Performance Profiling

This guide walks you through finding and optimizing performance bottlenecks in Scala applications.

Estimated time: About 20-25 minutes

TL;DR
CPU profiling: Identify hotspots with JFR (Java Flight Recorder)
Memory analysis: Analyze heap dumps with VisualVM or MAT
Collection selection: Choosing the right collection for the job can make a significant performance difference
Optimization techniques: @specialized, @tailrec, avoiding boxing

Problems This Guide Solves#

Use this guide in the following situations:

Your application’s response time has suddenly become slow
Memory usage is continuously increasing (suspected memory leak)
You need to decide which collection to use from a performance perspective
GC pauses are occurring frequently

What This Guide Does Not Cover#

JVM tuning (GC options, etc.): See the official JVM documentation
Distributed system performance optimization: This is a separate topic
Cats Effect / ZIO performance optimization: See the respective library documentation

Before You Begin#

Verify the following environment is ready:

Item	Requirement	How to Verify
JDK version	11+ (JFR included by default)	`java -version`
Scala version	2.13.x or 3.x	`scala -version`
VisualVM (optional)	Latest version	`visualvm --version`

# Check JDK version (JFR is included by default in JDK 11+)
java -version
# Example output: openjdk version "17.0.8"

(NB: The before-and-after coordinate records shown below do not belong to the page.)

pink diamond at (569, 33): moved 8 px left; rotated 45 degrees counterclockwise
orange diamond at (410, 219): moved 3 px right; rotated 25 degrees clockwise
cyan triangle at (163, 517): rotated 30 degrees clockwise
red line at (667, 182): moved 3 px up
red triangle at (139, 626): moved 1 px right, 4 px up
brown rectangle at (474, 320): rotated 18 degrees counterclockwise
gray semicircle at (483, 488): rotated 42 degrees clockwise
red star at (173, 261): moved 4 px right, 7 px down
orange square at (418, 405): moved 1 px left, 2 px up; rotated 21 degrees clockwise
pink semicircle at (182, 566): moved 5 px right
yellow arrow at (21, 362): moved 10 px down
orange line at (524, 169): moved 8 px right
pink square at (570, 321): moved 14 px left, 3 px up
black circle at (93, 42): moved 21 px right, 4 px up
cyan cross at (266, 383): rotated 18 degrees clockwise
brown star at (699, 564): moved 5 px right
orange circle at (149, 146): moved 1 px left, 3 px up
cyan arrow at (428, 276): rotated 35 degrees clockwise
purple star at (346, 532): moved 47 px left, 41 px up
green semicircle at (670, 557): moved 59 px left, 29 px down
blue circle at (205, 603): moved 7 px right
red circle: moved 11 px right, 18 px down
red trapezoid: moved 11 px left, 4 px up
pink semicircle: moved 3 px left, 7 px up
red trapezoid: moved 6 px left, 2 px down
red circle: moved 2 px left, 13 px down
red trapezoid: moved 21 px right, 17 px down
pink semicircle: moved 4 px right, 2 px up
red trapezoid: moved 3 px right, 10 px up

# Install VisualVM (macOS)
brew install --cask visualvm

Step 1: Choosing a Profiling Tool#

Choose the appropriate tool based on the problem you are trying to solve:

flowchart TD
    A["Performance issue"] --> B{"What kind of<br>problem?"}
    B -->|"High CPU usage"| C["CPU profiling<br>with JFR"]
    B -->|"Out of memory<br>OOM"| D["Heap dump analysis<br>jmap + MAT"]
    B -->|"Frequent GC<br>pauses"| E["GC log analysis<br>JFR + GCViewer"]
    B -->|"Inconsistent<br>response times"| F["Latency analysis<br>with JFR"]
    C --> G["Identify hotspot methods"]
    D --> H["Identify large objects/leaks"]
    E --> I["GC tuning or<br>allocation optimization"]
    F --> J["Thread contention<br>I/O wait analysis"]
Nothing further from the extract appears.